:: RECORDS FOR PROCESSING ::

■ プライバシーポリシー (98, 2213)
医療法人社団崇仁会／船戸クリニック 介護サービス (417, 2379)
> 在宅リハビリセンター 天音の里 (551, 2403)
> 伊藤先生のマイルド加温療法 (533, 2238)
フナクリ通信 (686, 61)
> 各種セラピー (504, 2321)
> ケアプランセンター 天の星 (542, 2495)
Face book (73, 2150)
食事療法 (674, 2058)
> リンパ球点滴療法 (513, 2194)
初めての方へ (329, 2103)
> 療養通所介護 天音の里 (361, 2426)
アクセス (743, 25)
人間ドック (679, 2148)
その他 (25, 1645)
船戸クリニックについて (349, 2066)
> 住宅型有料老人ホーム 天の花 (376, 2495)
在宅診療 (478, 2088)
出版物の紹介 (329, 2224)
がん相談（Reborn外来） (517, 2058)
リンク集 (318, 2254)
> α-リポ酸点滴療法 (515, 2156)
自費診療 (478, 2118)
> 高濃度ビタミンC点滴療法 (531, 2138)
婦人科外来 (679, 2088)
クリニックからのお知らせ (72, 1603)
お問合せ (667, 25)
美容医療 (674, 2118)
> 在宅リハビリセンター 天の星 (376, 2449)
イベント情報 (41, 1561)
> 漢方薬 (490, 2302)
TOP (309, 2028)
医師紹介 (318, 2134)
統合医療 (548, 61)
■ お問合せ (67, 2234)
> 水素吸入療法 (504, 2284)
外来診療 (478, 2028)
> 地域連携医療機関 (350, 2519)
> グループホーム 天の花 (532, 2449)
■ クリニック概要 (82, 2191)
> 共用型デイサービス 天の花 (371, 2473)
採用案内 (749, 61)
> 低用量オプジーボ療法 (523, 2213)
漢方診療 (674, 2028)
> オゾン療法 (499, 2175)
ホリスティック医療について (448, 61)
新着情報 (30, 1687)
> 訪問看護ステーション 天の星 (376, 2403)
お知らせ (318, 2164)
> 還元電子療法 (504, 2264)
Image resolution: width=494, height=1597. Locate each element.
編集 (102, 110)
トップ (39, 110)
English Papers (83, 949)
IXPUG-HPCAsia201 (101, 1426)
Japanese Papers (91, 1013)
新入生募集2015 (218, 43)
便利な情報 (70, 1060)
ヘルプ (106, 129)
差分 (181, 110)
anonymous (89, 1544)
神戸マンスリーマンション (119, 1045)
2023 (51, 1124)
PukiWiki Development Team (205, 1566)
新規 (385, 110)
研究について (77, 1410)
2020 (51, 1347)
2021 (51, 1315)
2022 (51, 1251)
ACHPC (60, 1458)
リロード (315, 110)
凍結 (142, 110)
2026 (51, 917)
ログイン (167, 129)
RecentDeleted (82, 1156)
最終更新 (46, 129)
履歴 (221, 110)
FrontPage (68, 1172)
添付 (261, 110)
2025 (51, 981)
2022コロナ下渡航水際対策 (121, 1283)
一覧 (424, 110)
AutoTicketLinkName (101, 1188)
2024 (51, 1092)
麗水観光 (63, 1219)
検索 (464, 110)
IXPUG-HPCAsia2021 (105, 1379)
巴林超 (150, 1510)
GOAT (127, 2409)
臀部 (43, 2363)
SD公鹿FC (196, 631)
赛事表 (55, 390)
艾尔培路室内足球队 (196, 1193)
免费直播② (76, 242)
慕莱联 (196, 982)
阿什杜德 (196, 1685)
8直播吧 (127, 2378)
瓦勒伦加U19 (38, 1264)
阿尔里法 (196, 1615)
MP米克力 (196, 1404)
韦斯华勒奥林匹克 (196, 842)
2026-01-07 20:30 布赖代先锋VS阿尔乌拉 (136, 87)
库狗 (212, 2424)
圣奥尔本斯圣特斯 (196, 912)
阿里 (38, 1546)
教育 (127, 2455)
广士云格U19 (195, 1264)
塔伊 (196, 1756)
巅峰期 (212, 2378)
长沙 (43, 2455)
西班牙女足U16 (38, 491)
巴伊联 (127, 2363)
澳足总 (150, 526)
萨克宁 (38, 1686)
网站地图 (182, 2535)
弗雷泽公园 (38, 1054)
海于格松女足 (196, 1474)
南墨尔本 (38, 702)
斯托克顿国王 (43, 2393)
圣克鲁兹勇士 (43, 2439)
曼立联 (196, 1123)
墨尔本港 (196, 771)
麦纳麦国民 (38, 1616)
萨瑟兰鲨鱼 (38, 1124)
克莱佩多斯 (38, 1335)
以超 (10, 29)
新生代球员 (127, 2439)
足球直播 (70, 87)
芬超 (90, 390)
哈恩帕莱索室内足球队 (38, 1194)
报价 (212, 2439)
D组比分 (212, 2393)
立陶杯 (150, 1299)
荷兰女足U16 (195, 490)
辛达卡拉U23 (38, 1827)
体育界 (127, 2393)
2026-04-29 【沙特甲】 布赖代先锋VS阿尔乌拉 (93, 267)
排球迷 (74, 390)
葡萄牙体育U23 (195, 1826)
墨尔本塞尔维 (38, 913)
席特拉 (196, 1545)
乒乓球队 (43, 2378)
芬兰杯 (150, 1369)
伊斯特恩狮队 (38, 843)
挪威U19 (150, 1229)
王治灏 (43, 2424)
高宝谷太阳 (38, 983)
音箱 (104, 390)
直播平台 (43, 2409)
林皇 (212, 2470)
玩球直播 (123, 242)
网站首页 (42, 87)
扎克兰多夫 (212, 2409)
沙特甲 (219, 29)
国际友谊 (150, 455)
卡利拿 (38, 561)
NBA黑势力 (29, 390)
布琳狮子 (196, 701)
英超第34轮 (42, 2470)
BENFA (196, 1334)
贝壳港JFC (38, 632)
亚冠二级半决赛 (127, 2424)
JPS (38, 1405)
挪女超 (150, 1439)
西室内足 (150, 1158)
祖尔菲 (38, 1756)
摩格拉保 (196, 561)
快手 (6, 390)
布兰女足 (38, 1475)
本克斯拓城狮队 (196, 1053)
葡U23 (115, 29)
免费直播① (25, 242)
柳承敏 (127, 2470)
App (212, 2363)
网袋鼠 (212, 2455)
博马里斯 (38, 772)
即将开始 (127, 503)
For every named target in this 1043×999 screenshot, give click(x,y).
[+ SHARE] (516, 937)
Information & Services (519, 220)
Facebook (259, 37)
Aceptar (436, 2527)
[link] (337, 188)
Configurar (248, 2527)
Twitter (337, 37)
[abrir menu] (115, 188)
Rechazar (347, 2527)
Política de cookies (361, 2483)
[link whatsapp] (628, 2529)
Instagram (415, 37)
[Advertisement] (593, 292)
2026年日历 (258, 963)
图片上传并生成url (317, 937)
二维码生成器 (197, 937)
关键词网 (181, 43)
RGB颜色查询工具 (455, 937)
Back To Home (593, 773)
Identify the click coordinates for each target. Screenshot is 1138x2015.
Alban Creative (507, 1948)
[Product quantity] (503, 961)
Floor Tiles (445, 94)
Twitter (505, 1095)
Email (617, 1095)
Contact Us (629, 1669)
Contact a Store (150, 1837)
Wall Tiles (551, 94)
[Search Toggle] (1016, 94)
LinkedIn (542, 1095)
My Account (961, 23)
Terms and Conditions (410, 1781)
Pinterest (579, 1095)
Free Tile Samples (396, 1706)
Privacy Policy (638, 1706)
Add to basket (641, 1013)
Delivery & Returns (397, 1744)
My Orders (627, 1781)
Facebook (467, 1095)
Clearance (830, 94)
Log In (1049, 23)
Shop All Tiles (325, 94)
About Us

:::

## [WHAT IS EXPECTED]
Although the records may continue, retype only the lines from the first one through the one containing "Image resolution: width=494, height=1597.", exactly as they appear.

## [OUTPUT BELOW]
■ プライバシーポリシー (98, 2213)
医療法人社団崇仁会／船戸クリニック 介護サービス (417, 2379)
> 在宅リハビリセンター 天音の里 (551, 2403)
> 伊藤先生のマイルド加温療法 (533, 2238)
フナクリ通信 (686, 61)
> 各種セラピー (504, 2321)
> ケアプランセンター 天の星 (542, 2495)
Face book (73, 2150)
食事療法 (674, 2058)
> リンパ球点滴療法 (513, 2194)
初めての方へ (329, 2103)
> 療養通所介護 天音の里 (361, 2426)
アクセス (743, 25)
人間ドック (679, 2148)
その他 (25, 1645)
船戸クリニックについて (349, 2066)
> 住宅型有料老人ホーム 天の花 (376, 2495)
在宅診療 (478, 2088)
出版物の紹介 (329, 2224)
がん相談（Reborn外来） (517, 2058)
リンク集 (318, 2254)
> α-リポ酸点滴療法 (515, 2156)
自費診療 (478, 2118)
> 高濃度ビタミンC点滴療法 (531, 2138)
婦人科外来 (679, 2088)
クリニックからのお知らせ (72, 1603)
お問合せ (667, 25)
美容医療 (674, 2118)
> 在宅リハビリセンター 天の星 (376, 2449)
イベント情報 (41, 1561)
> 漢方薬 (490, 2302)
TOP (309, 2028)
医師紹介 (318, 2134)
統合医療 (548, 61)
■ お問合せ (67, 2234)
> 水素吸入療法 (504, 2284)
外来診療 (478, 2028)
> 地域連携医療機関 (350, 2519)
> グループホーム 天の花 (532, 2449)
■ クリニック概要 (82, 2191)
> 共用型デイサービス 天の花 (371, 2473)
採用案内 (749, 61)
> 低用量オプジーボ療法 (523, 2213)
漢方診療 (674, 2028)
> オゾン療法 (499, 2175)
ホリスティック医療について (448, 61)
新着情報 (30, 1687)
> 訪問看護ステーション 天の星 (376, 2403)
お知らせ (318, 2164)
> 還元電子療法 (504, 2264)
Image resolution: width=494, height=1597. Locate each element.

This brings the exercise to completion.